Graph-pulse "Open receipt in Cinema" REAL (deep-link) navigates the graph centered on the receipt's primary memory; MemoryCinema itself is unchanged

No feature is stubbed. The two CAVEATs are real plumbing whose upstream producer is intentionally off by default — surfaced as explicit UI states, not empty mystery.

dream.patch — proven with a real dream run (2026-06-22)

Bounded follow-up: a single real dream consolidation flipped the dream.patch producer from "quiet" to a recorded live event, same runId, every hop.

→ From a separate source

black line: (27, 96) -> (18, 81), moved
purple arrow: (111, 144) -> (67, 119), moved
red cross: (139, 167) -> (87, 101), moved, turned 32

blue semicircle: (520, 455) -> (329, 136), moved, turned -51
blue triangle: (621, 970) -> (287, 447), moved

  • 6 related memories seeded under run_dream_proof, then one dream call.
  • The dream produced one consolidation insight → one dream.patch event: dream:RecurringPattern:5d941c7f+a41aca72+b029fe53+6167f2c3+1117dd4e+e0782442 (the real insight type + the six source memories it bridged).
  • SQLite: dream-trace.json (14 events, last is dream.patch).
  • API: /api/traces/run_dream_proof/exportdream-trace.json.
  • WebSocket: dream-websocket-events.jsonl (the dream.patch TraceEvent).
  • Dashboard: screenshots/black-box-dream.png + screenshots/dream-producers.png (the producers row shows dream.patch · fired this run).

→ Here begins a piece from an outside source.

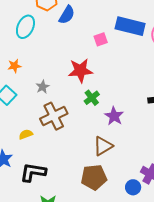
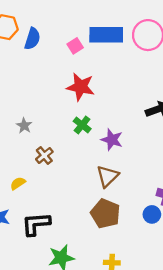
pink square: (101, 39) -> (75, 46), moved
red star: (80, 70) -> (81, 87), moved, turned 30
brown cross: (54, 116) -> (44, 155), size x0.6
brown pentagon: (94, 177) -> (105, 214), turned -30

dream.patch is real but not live-by-default: it fires only when a dream actually runs. The UI says so for runs where it didn't.

Reproduce

  1. VESTIGE_DATA_DIR=<tmp> VESTIGE_DASHBOARD_ENABLED=true vestige-mcp (stdio).
  2. initialize, then drive smart_ingest / deep_reference calls with a runId argument.
  3. A sensitive-topic write (auth/security/money/identity/…) opens a Memory PR.
  4. curl /api/traces/<runId>/export → the .vestige-trace.json.
  5. cargo test -p vestige-mcp test_full_spine_one_runid_crosses_every_hop.